Il Centre for the Less Good Idea di William Kentridge
L’iniziativa è nata, infatti, con l’obiettivo di alimentare pensieri e azioni che rispondano alle sollecitazioni della contemporaneità, attraverso pratiche interdisciplinari e collaborative che incoraggino l’emergere di nuove forme d’arte, a partire dal principio che anche “l’idea meno buona”, a volte partorita per caso o per errore, possa aprire la strada a intuizioni innovative. Iniziando da una lettura senza filtri della realtà.
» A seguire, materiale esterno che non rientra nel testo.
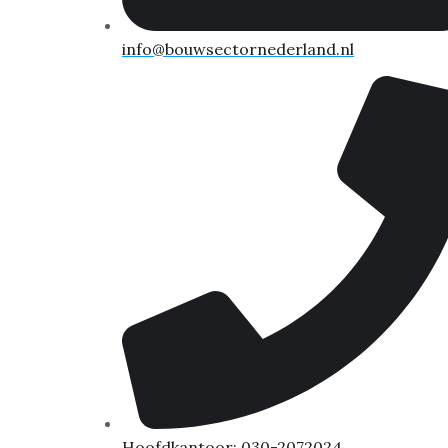
info@bouwsectornederland.nl
Hoofdkantoor: 030-2072024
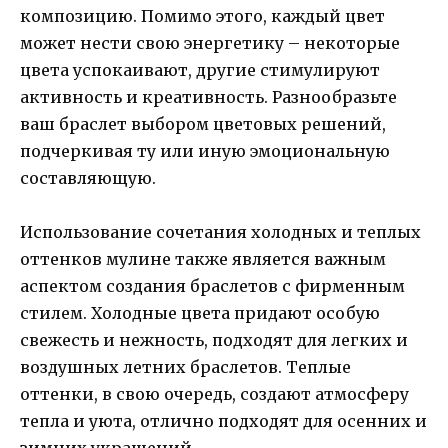
композицию. Помимо этого, каждый цвет
может нести свою энергетику – некоторые
цвета успокаивают, другие стимулируют
активность и креативность. Разнообразьте
ваш браслет выбором цветовых решений,
подчеркивая ту или иную эмоциональную
составляющую.
Использование сочетания холодных и теплых
оттенков мулине также является важным
аспектом создания браслетов с фирменным
стилем. Холодные цвета придают особую
свежесть и нежность, подходят для легких и
воздушных летних браслетов. Теплые
оттенки, в свою очередь, создают атмосферу
тепла и уюта, отлично подходят для осенних и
Del resto tutta l’attività dell’artista sudafricano – che si tratti di disegni, installazioni visive e sonore, film o produzioni teatrali, performance, alla ricerca di un’ibridazione continua di tecniche e generi diversi – affonda le radici in documenti e accadimenti storici, caricati di riferimenti autobiografici, ironia, contraddizioni, per rappresentare le ingiustizie e le assurdità della nostra epoca.
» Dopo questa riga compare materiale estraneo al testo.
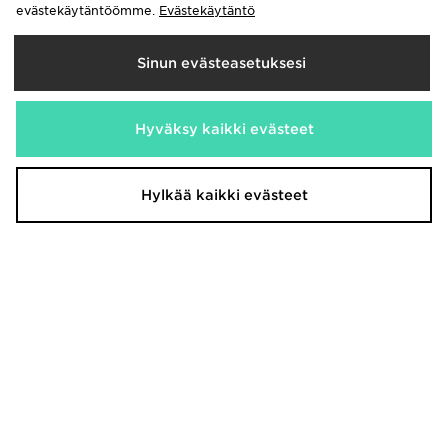
evästekäytäntöömme.
Evästekäytäntö
Sinun evästeasetuksesi
Crocs Classic Clog Vauvat
Crocs Classic Clog Lapset
Hyväksy kaikki evästeet
35,00€
40,00€
Hylkää kaikki evästeet
Crocs Classic Clog Miehet
Crocs Classic Clog Nuoret
55,00€
40,00€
Il Centre for the Less Good Idea a Parigi
Dunque non stupisce ritrovare il Centre for the Less Good Idea in trasferta, a Parigi, seppur solo per qualche giorno, dal 14 al 20 maggio 2024.
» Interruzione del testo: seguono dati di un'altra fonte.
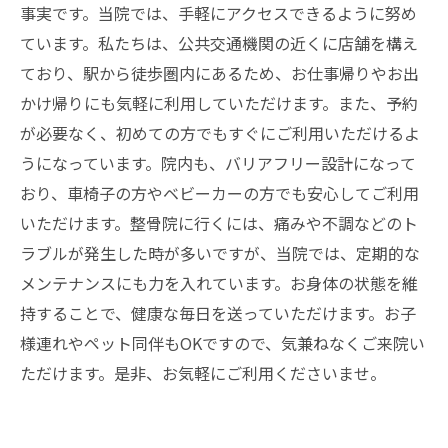
事実です。当院では、手軽にアクセスできるように努め
ています。私たちは、公共交通機関の近くに店舗を構え
ており、駅から徒歩圏内にあるため、お仕事帰りやお出
かけ帰りにも気軽に利用していただけます。また、予約
が必要なく、初めての方でもすぐにご利用いただけるよ
うになっています。院内も、バリアフリー設計になって
おり、車椅子の方やベビーカーの方でも安心してご利用
いただけます。整骨院に行くには、痛みや不調などのト
ラブルが発生した時が多いですが、当院では、定期的な
メンテナンスにも力を入れています。お身体の状態を維
持することで、健康な毎日を送っていただけます。お子
様連れやペット同伴もOKですので、気兼ねなくご来院い
ただけます。是非、お気軽にご利用くださいませ。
In attesa di debuttare, il prossimo 7 luglio, con la sua nuova produzione operistica – The Great Yes, the Great No – presso la LUMA Foundation di Arles (dal 2005, anno in cui presentò la sua regia del Flauto Magico di Mozart, Kentridge si cimenta con l’opera lirica, riscuotendo successi in tutto il mondo), infatti, l’artista arriva da protagonista nella capitale francese, ospite presso la Fondation Cartier con il suo laboratorio di idee, e una fitta programmazione di attività e performance aperte al pubblico.
A Parigi, il Centro prenderà forma, per un’intera settimana, negli spazi della Fondazione in Boulevard Raspail, prendendo possesso dell’edificio progettato da Jean Nouvel nel 1994. Qui, con il coinvolgimento di una trentina di artisti in arrivo dal Sudafrica, dal Benin, da Belgio, Olanda e Francia, oltre che con la partecipazione di studenti, amatori e curiosi, si svolgeranno concerti, spettacoli, letture, proiezioni, tutti mirati a individuare nuove idee da condividere e far crescere insieme, senza timore di fallire e con l’obiettivo di sentirsi liberi di esprimersi.
Un laboratorio di idee partecipato alla Fondation Cartier
Per la prima volta nella sua storia, la Fondation Cartier, fondata nel 1984 da Alain-Dominique Perrin, accoglie in residenza non un singolo artista, ma un’istituzione come il Centre for the Less Good Idea, che potrà disporre non solo degli spazi espositivi, ma anche del giardino del museo. Durante i laboratori – accessibili a tutti, previa prenotazione – gli artisti sperimenteranno combinazioni inedite di testi, musica, movimenti, immagini, senza alcun vincolo di formato o mezzo espressivo. E il pubblico parteciperà attivamente a questo processo creativo: il 14 maggio, le attività saranno aperte dalla performance lecture Collapses & Defences; nei giorni successivi, ogni sera dalle 19 alle 22, i visitatori potranno assistere a Showing the Making, una sessione sui workshop tenuti dagli artisti durante la giornata, e a diverse performance interdisciplinari, tra cui Pepper’s Ghost, una forma di illusione teatrale che unisce spettacolo dal vivo e proiezioni video. Tra gli appuntamenti, anche Sizendlebe | We are Ears, una performance musicale sperimentale che illustra la complessità della traduzione.